Experiencias que nos hicieron crecer y soñar, ó circunstancias que no imaginamos que nos pasarían… y sin embargo !nos pasaron!
Momentos intrascendentes, tristes o divertidos y que pasado un tiempo revivimos al recordarlos.
Tengo una pregunta; quién de ustedes llegó a pensar o expresar, !debería escribir un libro!
Ahora bien, en estos días, en esta época del internet, con la ayuda de plataformas como esta y lo masivo de las redes sociales, Hoy podemos compartir esas experiencias que siempre quisimos platicar.
Por ejemplo, recuerdos de temporada navideña que de una u otra manera nos inspiraron cambios de actitud.
Que se anuncian con el fresco cambio del clima, preludio del frío invierno, que a su vez nos trae el olor a comida y fruta de temporada; sabor y aroma de bebidas calientes, También el bullicio, en la aventura de romper una piñata con la seguridad de saberse premiado después del último golpe que la hace estallar entre frutas, risas y golosinas.
La Navidad también nos trae música. Música que al paso de los años se vuelve nostalgia por el ayer. Y en cada nueva reproducción de canciones, revivimos esos momentos que marcaron nuestra infancia y nuestra niñez.
La adolescencia llegó acompañada de nuevas personas, que trajeron nuevas experiencias, que despertaron nuevos sentimientos. Sentimientos que nos acompañan desde entonces y también en la mayoría de los casos, canciones que endulzaron esos días, o nó, pero el aprendizaje nos enseñó que el romance tiene muchas caras a veces no tan amables.

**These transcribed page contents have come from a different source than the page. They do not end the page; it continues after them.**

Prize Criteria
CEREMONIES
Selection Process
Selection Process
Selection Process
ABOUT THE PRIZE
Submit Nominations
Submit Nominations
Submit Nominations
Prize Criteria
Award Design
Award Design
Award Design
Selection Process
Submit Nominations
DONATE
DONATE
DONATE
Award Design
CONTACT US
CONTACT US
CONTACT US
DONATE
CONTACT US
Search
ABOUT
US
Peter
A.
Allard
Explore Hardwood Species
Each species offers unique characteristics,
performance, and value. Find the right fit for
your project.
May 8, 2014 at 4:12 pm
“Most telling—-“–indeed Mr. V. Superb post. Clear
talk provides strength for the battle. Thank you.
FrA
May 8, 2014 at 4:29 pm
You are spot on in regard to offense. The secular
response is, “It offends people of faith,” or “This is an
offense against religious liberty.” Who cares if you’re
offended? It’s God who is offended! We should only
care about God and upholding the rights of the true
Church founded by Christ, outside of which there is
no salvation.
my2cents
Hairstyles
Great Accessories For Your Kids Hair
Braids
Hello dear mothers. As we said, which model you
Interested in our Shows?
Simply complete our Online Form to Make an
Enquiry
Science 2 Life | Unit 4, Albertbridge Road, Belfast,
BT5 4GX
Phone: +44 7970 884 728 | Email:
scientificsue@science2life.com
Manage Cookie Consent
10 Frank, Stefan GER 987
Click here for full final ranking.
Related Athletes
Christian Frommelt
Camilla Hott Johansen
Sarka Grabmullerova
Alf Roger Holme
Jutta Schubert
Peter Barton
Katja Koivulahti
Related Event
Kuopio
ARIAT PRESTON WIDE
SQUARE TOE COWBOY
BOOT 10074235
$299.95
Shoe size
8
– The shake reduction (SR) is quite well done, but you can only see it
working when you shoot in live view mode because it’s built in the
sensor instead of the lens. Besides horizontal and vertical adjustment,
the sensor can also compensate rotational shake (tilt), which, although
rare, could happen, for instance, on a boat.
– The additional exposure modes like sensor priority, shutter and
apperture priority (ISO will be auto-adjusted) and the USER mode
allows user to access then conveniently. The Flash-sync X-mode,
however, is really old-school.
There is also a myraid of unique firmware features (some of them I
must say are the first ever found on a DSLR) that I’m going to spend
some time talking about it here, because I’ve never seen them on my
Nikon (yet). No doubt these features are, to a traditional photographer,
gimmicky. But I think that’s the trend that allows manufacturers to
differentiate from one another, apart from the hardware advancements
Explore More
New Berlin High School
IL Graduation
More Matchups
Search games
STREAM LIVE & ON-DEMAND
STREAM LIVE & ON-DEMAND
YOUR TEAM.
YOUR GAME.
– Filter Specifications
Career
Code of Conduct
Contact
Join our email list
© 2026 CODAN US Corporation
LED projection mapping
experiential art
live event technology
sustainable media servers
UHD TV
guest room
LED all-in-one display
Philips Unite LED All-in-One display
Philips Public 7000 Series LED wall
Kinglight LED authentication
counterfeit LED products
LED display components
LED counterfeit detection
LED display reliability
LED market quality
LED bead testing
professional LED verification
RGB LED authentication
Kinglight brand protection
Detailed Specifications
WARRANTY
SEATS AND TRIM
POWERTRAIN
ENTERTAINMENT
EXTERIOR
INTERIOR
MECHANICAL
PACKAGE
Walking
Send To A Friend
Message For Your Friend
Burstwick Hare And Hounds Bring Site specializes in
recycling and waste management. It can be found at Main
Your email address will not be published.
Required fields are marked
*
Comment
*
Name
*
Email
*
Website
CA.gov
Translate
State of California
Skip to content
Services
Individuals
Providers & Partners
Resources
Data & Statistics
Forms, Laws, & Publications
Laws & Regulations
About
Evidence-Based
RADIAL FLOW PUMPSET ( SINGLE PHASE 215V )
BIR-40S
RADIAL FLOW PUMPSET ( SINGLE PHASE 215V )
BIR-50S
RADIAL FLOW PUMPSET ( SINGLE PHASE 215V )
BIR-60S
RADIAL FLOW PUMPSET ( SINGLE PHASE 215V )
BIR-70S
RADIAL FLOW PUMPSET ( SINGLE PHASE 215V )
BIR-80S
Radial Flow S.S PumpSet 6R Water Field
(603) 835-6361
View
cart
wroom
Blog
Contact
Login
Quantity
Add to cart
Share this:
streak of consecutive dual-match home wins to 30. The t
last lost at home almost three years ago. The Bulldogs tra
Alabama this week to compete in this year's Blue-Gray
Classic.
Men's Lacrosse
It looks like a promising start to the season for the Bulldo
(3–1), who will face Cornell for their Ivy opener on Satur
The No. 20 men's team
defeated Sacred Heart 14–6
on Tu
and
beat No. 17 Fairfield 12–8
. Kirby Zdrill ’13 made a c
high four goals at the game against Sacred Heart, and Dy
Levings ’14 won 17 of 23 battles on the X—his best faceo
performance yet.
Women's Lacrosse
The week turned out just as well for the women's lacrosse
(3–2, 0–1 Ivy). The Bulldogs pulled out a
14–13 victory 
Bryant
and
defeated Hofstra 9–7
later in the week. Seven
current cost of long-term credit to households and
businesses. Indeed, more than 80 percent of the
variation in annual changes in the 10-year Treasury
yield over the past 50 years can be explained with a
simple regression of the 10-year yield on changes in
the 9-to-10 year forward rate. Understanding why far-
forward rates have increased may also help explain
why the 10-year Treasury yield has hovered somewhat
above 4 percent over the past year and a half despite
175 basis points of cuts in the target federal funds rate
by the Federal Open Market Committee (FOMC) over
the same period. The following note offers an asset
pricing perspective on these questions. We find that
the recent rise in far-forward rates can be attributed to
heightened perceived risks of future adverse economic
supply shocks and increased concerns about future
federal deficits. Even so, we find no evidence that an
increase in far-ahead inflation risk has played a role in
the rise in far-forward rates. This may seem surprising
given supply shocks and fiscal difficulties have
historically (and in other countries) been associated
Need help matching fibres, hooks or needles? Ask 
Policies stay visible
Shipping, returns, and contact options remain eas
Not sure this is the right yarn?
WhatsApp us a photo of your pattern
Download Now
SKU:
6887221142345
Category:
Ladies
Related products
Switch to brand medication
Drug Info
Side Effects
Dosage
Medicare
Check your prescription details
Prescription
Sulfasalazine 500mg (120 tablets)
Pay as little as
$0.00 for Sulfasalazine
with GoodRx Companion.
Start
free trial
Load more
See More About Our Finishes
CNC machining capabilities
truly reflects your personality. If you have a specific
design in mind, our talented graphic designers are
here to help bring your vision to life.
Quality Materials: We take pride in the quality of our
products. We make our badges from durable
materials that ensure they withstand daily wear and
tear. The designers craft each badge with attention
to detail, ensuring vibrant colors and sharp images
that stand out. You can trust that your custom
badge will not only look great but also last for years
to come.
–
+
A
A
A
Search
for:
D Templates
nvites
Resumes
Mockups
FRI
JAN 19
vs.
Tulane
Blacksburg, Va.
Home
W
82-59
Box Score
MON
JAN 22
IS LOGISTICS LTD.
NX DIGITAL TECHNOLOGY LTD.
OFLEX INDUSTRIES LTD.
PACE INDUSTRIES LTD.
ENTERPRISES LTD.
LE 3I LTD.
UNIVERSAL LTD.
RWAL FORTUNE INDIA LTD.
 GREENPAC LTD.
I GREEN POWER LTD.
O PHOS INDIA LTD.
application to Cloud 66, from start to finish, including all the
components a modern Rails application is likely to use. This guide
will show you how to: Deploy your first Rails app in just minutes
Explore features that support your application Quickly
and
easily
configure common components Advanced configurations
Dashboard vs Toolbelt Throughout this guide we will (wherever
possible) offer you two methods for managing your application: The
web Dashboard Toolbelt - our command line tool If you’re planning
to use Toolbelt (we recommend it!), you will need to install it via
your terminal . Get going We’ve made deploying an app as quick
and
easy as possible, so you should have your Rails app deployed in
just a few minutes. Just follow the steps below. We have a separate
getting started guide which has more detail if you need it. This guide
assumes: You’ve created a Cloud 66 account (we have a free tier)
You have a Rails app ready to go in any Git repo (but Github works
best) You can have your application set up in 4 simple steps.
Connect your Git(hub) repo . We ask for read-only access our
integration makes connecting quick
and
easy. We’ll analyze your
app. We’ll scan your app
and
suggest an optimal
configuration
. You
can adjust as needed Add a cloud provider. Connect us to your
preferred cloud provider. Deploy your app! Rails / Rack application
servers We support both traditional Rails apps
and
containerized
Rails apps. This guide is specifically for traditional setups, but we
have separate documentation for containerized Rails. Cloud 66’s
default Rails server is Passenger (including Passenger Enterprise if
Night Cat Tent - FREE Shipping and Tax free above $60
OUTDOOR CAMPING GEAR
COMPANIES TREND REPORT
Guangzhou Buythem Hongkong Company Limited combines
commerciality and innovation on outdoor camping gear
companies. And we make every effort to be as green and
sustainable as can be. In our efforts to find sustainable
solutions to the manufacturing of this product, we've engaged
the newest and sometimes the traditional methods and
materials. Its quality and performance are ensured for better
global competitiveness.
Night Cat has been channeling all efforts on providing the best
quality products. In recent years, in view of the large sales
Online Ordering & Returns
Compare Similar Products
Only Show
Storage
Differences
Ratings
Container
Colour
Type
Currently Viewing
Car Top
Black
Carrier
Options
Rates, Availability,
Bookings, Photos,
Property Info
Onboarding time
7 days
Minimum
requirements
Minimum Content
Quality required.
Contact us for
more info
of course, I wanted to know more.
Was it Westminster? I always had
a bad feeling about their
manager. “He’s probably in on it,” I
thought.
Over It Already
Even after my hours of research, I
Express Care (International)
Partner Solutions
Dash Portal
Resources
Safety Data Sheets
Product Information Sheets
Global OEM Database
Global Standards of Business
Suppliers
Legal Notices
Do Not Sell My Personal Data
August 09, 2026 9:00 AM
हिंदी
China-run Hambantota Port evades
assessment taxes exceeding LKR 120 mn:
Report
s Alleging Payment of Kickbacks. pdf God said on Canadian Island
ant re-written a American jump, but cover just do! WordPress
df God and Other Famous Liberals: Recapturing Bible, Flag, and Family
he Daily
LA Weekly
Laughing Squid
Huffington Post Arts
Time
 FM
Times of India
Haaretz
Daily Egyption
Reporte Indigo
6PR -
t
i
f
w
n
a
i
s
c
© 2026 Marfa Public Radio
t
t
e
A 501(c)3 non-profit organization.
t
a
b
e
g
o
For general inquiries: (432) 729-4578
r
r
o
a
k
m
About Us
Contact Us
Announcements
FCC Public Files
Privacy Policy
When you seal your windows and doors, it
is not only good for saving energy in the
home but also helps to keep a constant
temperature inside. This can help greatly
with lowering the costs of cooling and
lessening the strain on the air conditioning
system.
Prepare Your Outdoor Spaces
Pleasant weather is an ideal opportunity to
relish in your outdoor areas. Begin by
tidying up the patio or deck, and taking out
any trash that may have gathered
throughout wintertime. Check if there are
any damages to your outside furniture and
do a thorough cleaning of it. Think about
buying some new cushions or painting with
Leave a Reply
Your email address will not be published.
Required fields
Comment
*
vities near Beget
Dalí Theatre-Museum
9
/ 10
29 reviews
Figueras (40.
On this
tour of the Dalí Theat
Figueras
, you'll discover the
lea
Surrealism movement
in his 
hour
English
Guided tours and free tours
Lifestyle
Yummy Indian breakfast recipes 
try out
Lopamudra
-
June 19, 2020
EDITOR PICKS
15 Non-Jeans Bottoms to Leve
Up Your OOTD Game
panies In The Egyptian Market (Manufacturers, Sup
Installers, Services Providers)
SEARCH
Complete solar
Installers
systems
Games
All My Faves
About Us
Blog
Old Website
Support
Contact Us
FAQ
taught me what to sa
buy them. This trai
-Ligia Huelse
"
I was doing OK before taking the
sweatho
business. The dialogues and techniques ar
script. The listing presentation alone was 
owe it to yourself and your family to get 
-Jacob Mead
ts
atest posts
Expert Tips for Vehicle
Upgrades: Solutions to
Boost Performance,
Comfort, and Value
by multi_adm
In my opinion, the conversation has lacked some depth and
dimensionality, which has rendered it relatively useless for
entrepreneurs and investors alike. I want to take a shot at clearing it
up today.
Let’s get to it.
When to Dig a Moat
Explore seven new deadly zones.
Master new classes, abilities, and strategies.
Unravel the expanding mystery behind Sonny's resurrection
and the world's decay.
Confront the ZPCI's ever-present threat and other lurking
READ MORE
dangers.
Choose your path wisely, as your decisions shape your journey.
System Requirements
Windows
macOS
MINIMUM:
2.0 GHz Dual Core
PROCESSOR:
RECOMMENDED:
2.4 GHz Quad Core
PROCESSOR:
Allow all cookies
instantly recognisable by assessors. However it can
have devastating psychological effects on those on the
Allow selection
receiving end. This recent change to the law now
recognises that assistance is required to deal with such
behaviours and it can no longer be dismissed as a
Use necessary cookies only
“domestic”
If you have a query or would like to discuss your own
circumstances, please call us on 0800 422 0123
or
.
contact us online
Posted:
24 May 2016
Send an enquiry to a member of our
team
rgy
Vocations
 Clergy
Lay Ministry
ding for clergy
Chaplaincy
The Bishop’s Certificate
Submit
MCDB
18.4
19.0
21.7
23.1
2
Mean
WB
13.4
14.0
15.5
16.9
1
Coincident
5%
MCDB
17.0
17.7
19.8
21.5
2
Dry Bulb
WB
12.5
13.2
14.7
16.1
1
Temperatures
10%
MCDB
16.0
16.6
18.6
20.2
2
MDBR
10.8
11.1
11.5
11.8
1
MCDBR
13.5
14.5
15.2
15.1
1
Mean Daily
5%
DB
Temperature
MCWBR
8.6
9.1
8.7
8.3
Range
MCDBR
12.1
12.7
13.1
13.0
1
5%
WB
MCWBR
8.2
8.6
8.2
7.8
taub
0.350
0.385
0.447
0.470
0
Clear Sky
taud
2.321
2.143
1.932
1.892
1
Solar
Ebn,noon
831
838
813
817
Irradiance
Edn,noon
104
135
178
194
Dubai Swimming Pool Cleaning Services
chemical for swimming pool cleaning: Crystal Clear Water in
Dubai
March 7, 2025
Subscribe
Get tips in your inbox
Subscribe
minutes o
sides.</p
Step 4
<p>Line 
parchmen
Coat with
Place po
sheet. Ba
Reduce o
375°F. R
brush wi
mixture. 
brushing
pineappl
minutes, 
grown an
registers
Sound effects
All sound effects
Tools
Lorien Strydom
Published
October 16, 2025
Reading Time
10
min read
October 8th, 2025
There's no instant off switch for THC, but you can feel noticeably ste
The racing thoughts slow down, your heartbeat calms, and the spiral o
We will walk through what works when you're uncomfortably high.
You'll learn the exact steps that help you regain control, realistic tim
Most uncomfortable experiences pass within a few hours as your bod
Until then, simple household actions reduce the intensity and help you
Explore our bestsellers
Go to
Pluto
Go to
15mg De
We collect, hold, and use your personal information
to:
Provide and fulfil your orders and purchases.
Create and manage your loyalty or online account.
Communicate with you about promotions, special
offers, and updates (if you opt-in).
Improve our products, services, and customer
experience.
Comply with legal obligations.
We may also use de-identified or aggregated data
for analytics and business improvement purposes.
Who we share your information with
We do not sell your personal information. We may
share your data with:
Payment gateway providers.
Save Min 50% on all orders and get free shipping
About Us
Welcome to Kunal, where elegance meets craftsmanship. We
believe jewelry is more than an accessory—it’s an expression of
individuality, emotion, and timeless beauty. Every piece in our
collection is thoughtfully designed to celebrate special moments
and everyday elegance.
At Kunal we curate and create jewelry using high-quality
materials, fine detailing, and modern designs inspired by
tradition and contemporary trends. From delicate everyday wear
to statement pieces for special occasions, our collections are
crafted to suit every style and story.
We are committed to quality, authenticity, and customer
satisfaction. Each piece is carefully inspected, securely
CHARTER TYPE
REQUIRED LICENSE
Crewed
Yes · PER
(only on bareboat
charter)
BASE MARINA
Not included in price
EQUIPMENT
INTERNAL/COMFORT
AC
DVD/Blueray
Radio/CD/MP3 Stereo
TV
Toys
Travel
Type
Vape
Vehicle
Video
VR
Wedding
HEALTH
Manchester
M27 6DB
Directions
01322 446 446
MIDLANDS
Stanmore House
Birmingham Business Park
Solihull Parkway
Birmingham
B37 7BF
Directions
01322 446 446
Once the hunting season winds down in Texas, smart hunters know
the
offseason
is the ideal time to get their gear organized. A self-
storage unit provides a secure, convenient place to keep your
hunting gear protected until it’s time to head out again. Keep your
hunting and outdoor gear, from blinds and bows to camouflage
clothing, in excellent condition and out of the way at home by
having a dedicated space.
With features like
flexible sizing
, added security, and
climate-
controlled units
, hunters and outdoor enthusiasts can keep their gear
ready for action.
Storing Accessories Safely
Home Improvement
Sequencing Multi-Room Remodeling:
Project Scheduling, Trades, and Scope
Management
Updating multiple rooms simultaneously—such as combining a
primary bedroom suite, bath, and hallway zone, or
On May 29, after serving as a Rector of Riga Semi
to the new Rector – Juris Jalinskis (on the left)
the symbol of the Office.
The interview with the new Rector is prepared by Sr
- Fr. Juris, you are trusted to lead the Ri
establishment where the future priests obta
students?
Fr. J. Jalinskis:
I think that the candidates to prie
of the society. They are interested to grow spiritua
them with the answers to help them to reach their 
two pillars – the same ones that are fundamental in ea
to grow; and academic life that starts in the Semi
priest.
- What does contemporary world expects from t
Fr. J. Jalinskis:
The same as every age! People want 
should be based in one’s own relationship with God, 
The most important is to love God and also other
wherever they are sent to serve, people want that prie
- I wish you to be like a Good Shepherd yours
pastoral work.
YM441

La música también nos acompañó en cada estación del año de la mano con nuestra prisa de alcanzar la vida adulta, con tropiezos y descubrimientos.
Algunos nos vimos sorprendidos con un empujón y lanzados al campo de la responsabilidad. Otros la tomamos con calma, y asumimos la responsabilidad paso a pasito, ya no había prisa y nos tomó años asumirla, al tiempo que seguíamos acumulando memorias experiencia y recuerdos.